By Orishaba Paul
In the recent past, tensions between the state and the church have been a regular phenomenon. This tension has been caused by the debates of whether or not the government should legislate the affairs of the church through its proposed religious and faith based policy that seeks to regulate religion.
In countries where this has been allowed, governments often intervene in the organization of religious communities and their doctrine. In such nations, the head of state is usually an imperial governor of the church. Try to imagine this, where the head of state has the leverage to appoint or depose bishops and other religious leaders. Circumstances such as this where the state has the powers to impose over the church these sort of regulations are simply another card from its deck of levity. Your thoughts must be closer to mine; about how religious freedoms and practice would cease to be enjoyed.
Constitutions usually monitor the relationship between religious and state authorities across the world; some states and governments choose to entirely detach themselves from church whereas others choose to establish a functioning relationship between the state and a particular religion or religions, or even grant religious laws or institutions a privileged place within the established legal–political system. Other states however, declare the secularity of the state or seek to protect their neutrality from any ecclesiastical affiliation. The latter seems to have been the place we once belonged to. It is now clear to everyone that the government of Uganda is more concerned about augmenting its influence into the affairs of the church which will indirectly muzzle religious freedoms.
The government should instead come to terms with this one fact that faith and religion are matters which lie solely between man and the deity they subscribe to. Man therefore owes no account to any one for his faith or worship. In his own words when related to the government and its proponents’ position on the religious policy, Thomas Jefferson said, “Legitimate powers of government reach actions only, and not opinions. I contemplate with sovereign reverence that act of the whole American people which declared that their legislature should “make no law respecting an establishment of religion, or prohibiting the free exercise thereof”, thus building a wall of separation between Church and State”.
I want to think that the framers of the Uganda constitution had this in mind and actually understood better what the words of Jefferson meant. Article 7 of the constitution of Uganda stipulates that Uganda shall not have a state religion. It goes ahead in article 2 (b) to say that a person is free to practice any religion and to belong to any religious organization. The existing laws therefore give you, me and any other ordinary Ugandan the right to enjoy our freedom of worship and the liberty to belong to any sect of faith. Maybe, I should add that we also have the right to worship the way we want to. This therefore means that no one, not even the state should decide or even have a say on how we choose to worship and where we choose to belong as we exercise this right.

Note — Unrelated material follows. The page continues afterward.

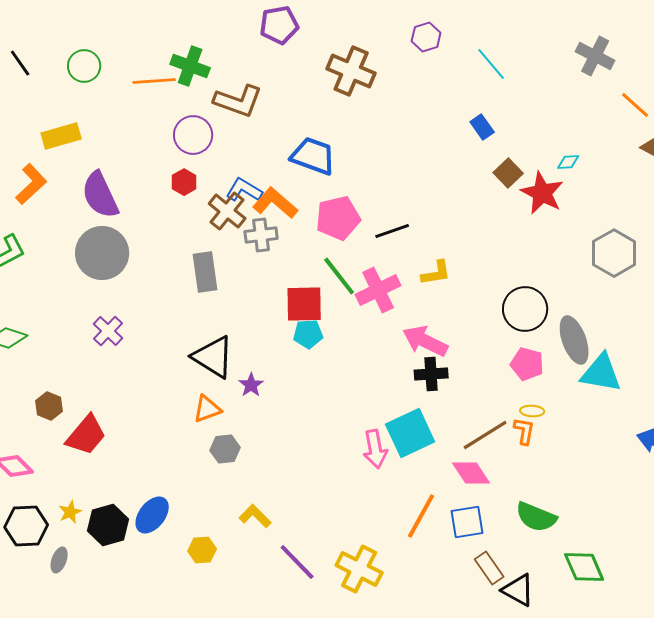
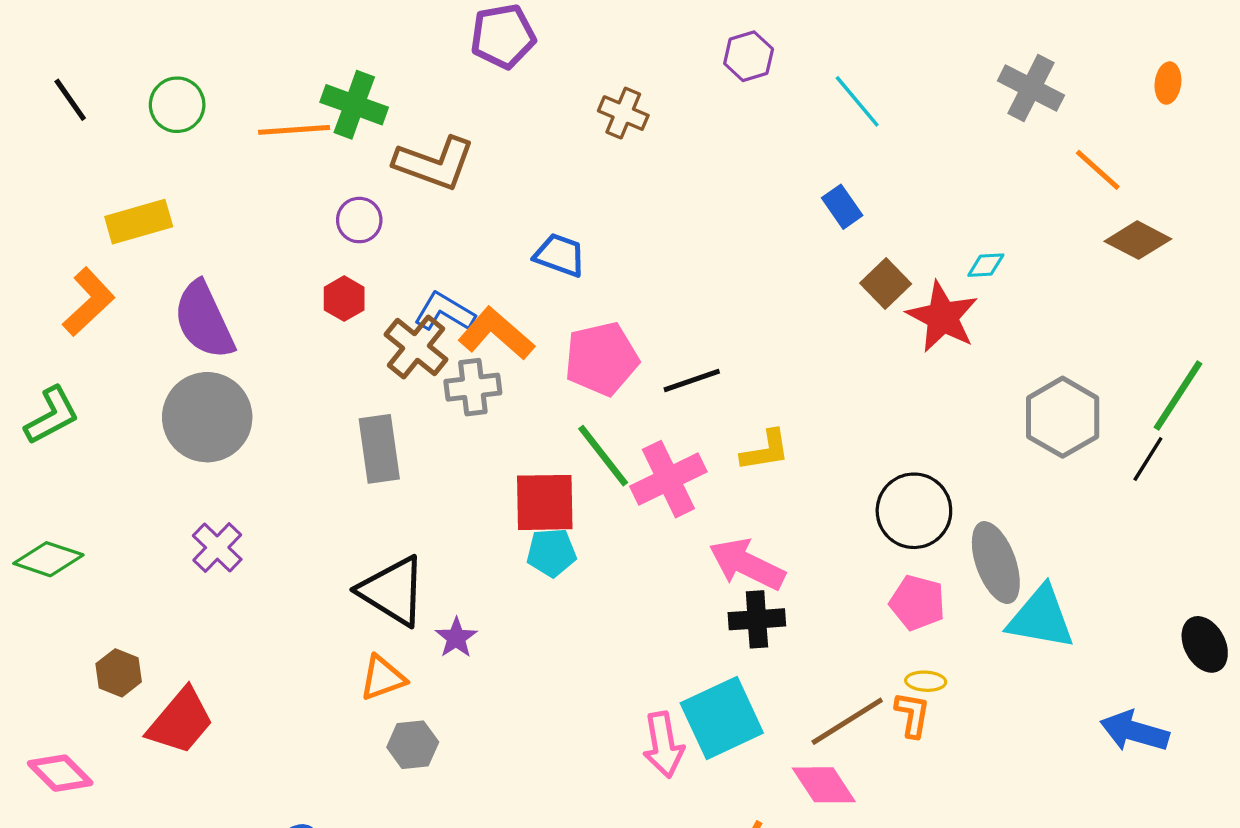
brown cross: (351, 71) -> (623, 113), size x0.6
purple circle: (193, 135) -> (359, 220), size x0.7
blue trapezoid: (313, 156) -> (560, 255), size x0.7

The framers of our constitution foresaw such a time as this where the state would be tempted to attain an upperhand in the matters of faith and it is what we are witnessing today. The intention of the state is not actually to organize but to control religion and once this happens, we will start to see oppression especially to those that are not in compliance with the state.
Today, such freedom and protection from religious oppression are near-universally recognized principles of any democratic state like Uganda but with the current anomaly, Uganda is guaranteed to fall short of being regarded as democratic and free. This therefore means that there is no choice but to guarantee freedom of religious belief and practice. This historical recognition of religious freedom is an international norm that as a nation, we must uphold.
The existing debates on whether or not the government should regulate religion and faith organizations may not end soon though one thing is clear, that the state is on a very wrong side. Religious and faith organizations have self-regulatory structures consisting of sacred ministers or clerics ordained, anointed and approved of God to run the affairs of the church. Politically, religious bodies are reactionary and cannot be avenues through which secular propaganda is channelled.
One UPDF general once said that the issues of generals should be left to generals and in my opinion, he was right. For relevance, this statement is very necessary in today’s involvement of the state in concerns of the church. I strongly believe that the state should leave the issues of faith and religion to the church leaders who are more capable and well-equiped to handle their God-given mandate which effectively creates the needed wall of separation of the church from state. The legislators have this one obligation, which is creating a favorable environment for religious freedoms to thrive within the state.
The writer is a campus remnant and a National Christian Students’ Association (NCSA) member.